Have you ever been a part of a group that was about to embark on a task or a journey and everyone seems to be standing around talking and nothing seems to be happening?
Suddenly, somebody asks, “Hey, what are we waiting for?”
(For the grammar nazis out there, I am indeed aware of that horrid preposition dangling there. However, you know as well as I do that it is tragically rare that someone would ask, instead, “For what are we waiting?”)
Everyone looks around to try to find an answer to that question.
It seems to me that followers of Jesus sometimes lose sight of the answer to that question.
Seriously… what IS it that we are waiting to see? What ARE we waiting for?
Paul referred to it in his letter to his Thessalonian pupils as he was celebrating their living faith:
“For they themselves report concerning us the kind of reception we had among you, and how you turned to God from idols to serve the living and true God, and to wait for His Son from heaven, whom he raised from the dead, Jesus who delivers us from the wrath to come”
1 Thessalonians 1.9-10
The Apostle is making reference to the faith of these believers that seems to be spreading like wildfire in their part of the world because of its richness and genuineness. He and his team had been hearing from others about how these good folks had been so receptive to the message that had been brought and planted within them.

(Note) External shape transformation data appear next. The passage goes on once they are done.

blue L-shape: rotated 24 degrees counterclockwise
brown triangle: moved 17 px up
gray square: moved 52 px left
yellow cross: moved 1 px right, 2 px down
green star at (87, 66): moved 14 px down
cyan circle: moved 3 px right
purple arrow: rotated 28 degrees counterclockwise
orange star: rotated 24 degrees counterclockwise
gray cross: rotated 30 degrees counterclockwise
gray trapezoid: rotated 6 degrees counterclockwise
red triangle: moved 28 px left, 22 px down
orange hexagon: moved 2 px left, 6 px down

He pointed out the change in perspective that had taken place in them. They had turned “from idols to serve the living and true God.” They had, in essence, turned from an empty religion to a life-giving relationship with God.

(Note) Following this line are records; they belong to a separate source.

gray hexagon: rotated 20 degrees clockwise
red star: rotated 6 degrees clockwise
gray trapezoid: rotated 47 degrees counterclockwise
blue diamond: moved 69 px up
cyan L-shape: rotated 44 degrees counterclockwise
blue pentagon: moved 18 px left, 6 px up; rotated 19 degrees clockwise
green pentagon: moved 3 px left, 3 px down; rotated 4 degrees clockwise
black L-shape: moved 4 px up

But mere service to God was not all that they had embraced. They turned “to wait for his Son from heaven.” Did you catch that?

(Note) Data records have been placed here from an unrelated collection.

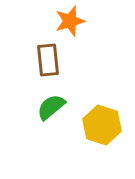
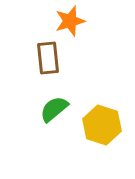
brown rectangle: moved 2 px up
green semicircle: moved 3 px right, 2 px down
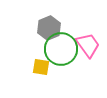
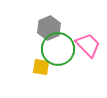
pink trapezoid: rotated 8 degrees counterclockwise
green circle: moved 3 px left
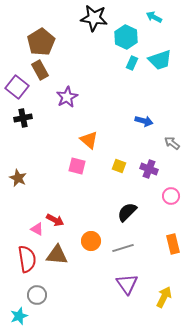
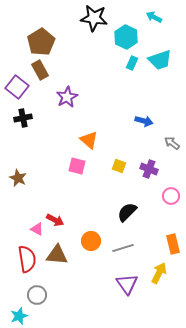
yellow arrow: moved 5 px left, 24 px up
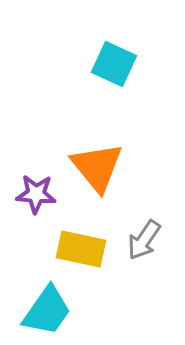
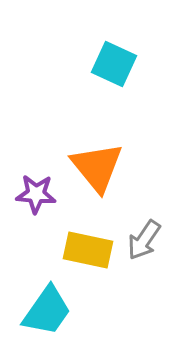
yellow rectangle: moved 7 px right, 1 px down
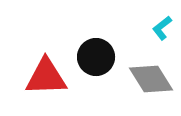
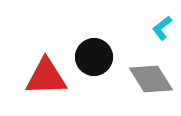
black circle: moved 2 px left
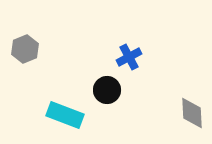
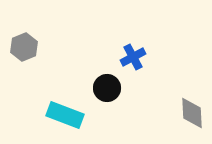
gray hexagon: moved 1 px left, 2 px up
blue cross: moved 4 px right
black circle: moved 2 px up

Paul reminded them that they were not merely serving God, but they were waiting for something. Well, that’s not entirely accurate. They were waiting for someone. They were waiting for Jesus to return.
Jesus, according to the apostle’s teaching, will return. He will return.
How do we know? He promised. And the sign of his promise, the very fact that he was raised from the dead, assures us that he is coming back to do the very same for us. Every person that has died physically who had been born spiritually, will be, like Jesus himself, raised to an utterly indestructible, incorruptible, imperishable, eternally spiritual, physical, and emotional life.
Because he rose from the dead, he will come and raise us—and deliver every believer in Jesus, both physically living and dead, from the wrath to come.
We wait for Jesus to do what He promised. We wait for this blessed hope. We wait.
What are we waiting for?
We wait for things to be put back the way they were meant to be before our sin wrecked the world. We wait for the arrival of the reality to which our faith has pointed us all along. We wait for the shout of the archangel and the trumpet to sound and the joyous moment of meeting Jesus in the sky.
But for now, we work and we grow and we live and we love and we endure and we groan with the weight of the brokenness of sin.
And we wait.
What are we waiting for?
Jesus. We’re waiting for Jesus.
Father, grant us the grace to wait patiently, hopefully, but diligently for the fulfillment of your promises. Even so, come quickly, Lord Jesus!